Focusing on the submissions themselves, one story was rejected within 24 hours, two await a response, while Arctic Marauder made it through the first level of slush and has moved up the ranks for review by a senior editor. It’s not yet an acceptance but makes me feel pretty good.
My real-life horror story
I use my daily walks to work out plot issues and mentally outline stories as I circle a 5K section of the Rideau Canal. I’ve been walking the same section for years and could pretty much do it blind if not for other pedestrians, runners, cyclists, strollers, pets and gaping holes peppering the East side that open all the way down into canal water, threatening the loss of a lower limb. Other than for those life-threatening dangers, I can pay minimal attention to my surroundings and focus on stories.

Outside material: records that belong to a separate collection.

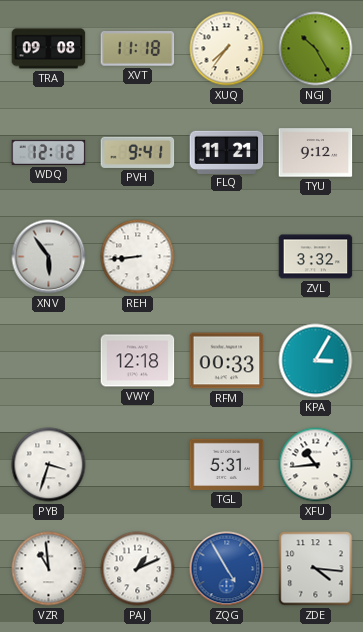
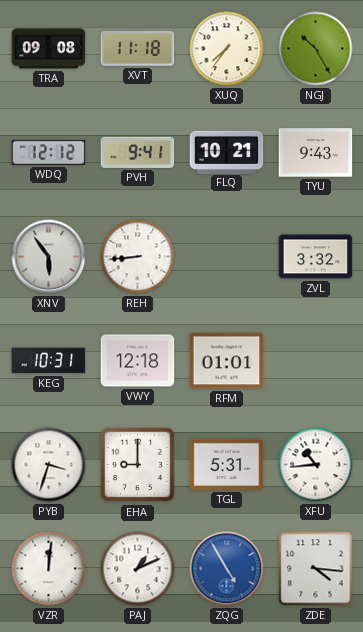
FLQ: 11:21 -> 10:21
TYU: 9:12 -> 9:43
KEG: none -> 10:31
RFM: 00:33 -> 01:01
KPA: 3:05 -> none
EHA: none -> 9:00
VZR: 10:59 -> 12:01
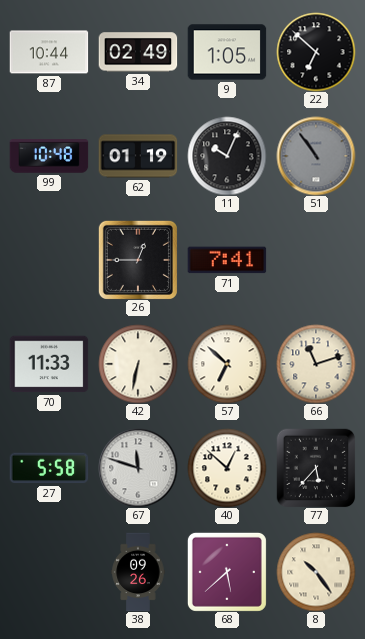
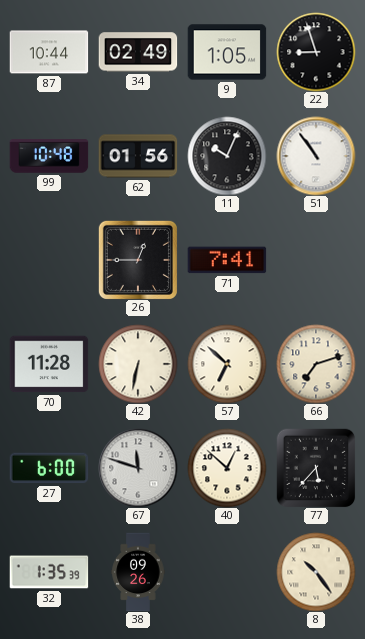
22: 6:52 -> 8:57
62: 01:19 -> 01:56
51 dial: grey -> white
70: 11:33 -> 11:28
66: 11:12 -> 7:12
27: 5:58 -> 6:00
32: none -> 1:35
68: 5:38 -> none
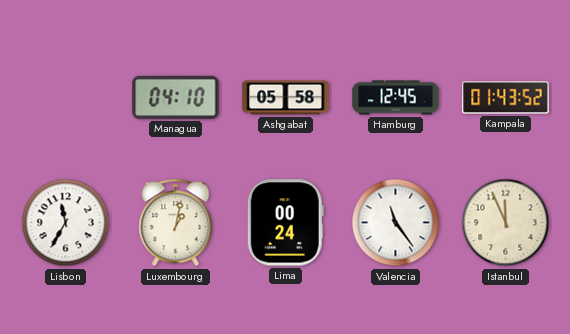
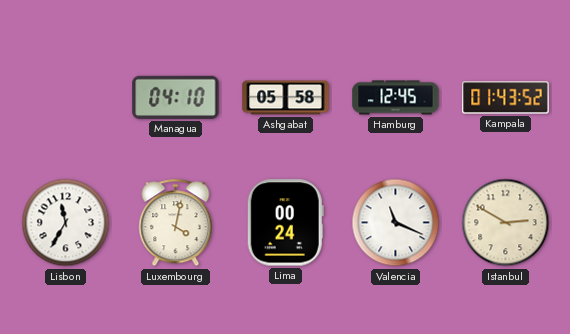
Luxembourg: 1:02 -> 4:02
Valencia: 11:24 -> 11:19
Istanbul: 11:56 -> 2:50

Usually around this time of the year, and for several weeks, I need to change my route as a family of crows have taken to nesting on the Pretoria bridge and mommy crow attacks me every time, approaching from a blind spot and holds on to my cap for dear life with her prehistoric claws as she pecks the hell out of my head until I run – wildly screaming and swinging – out of the kill zone. I’ve never seen others attacked so I’m not sure if it’s to protect her young or a protest against my fashion sense, but the experience is always terrifying. It’s probably happened 8 or 10 times by now, but invariably I think it’s a whole murder of crows attacking and find out it was one lone bird. I can’t even imagine how Tippi Hedren felt filming that scene in “The Birds” but I wouldn’t be surprised if she had to keep a defibrillator nearby.
It’s still snowing these days so maybe the crows are also off-schedule but they will be coming for me soon. I still wear the hat but I am currently shopping for trekking poles so I least I will have a fighting chance this year. That walking loop is mine and when I divert I can’t get my writer thinking done so watch out for me this year, mother crow.
I’ll be ready for you.
Charon Coin Press was kind enough to include me in their special feature celebrating Women in Horror Month. The full interview, including the revelation of my completely normal and rational fear of piranhas waiting under beds to chew my feet off, can be read here.

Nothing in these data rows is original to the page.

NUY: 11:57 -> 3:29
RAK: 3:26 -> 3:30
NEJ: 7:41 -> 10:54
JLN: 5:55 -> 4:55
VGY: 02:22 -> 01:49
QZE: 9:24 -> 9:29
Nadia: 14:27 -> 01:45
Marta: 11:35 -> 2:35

I’m thrilled that my story “Maze Walker” will appear in their upcoming anthology “Paying the Ferryman”, due out in April. A sneak peak of the cover can be found here.
Women in Horror Month Feature: Jenner Michaud
Jenner Michaud ushers in our third day of celebrating Women in Horror Month. Michaud will be appearing in the upcoming release of Paying the Ferryman with her story, “Maze Walker”. We sit down with her today to discover more about the author behind the story.

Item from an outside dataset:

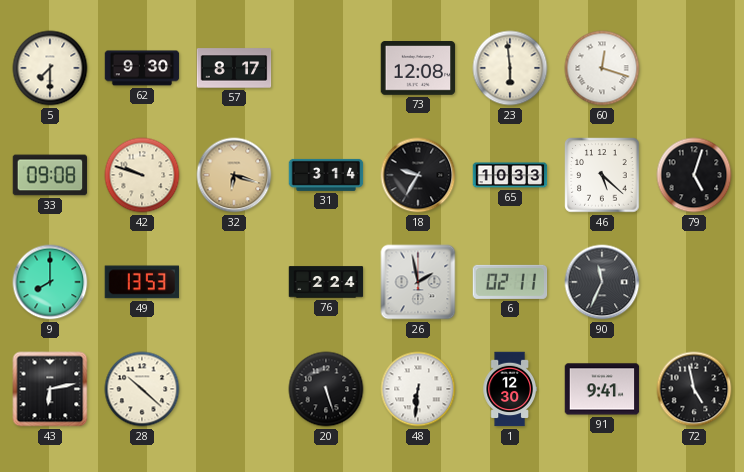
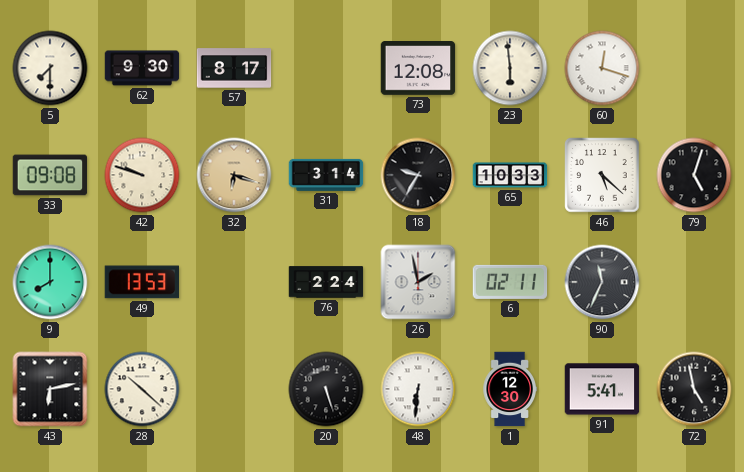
91: 9:41 -> 5:41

Charon Coin Press: What drew you to the horror genre?
Jenner Michaud: It took me a long time to find my genre but horror definitely feels like home to me. I’ve tried to write everything from comedy to rosy fairy tales but there is always an ominous cloud shadowing my work. Someone once told me “Your story is funny but I had goose bumps the whole time.” Horror is not a conscious choice, it’s simply what comes out.
CCP: Do you have a favorite monster/horror character?
JM: I can identify with the regular Joes and Janes much better than with any monster. I like stories where ordinary people are thrown into extreme situations forcing them to act outside, way outside, of their usual comfort zone. I love Carol in The Walking Dead and how she has changed and embraced the apocalyptic world she is in – I hope I can be like her if zombies ever overtake the world (though I think I would have shot Lizzie much sooner).
CCP: Do you have any advice for other female writers who want to write horror?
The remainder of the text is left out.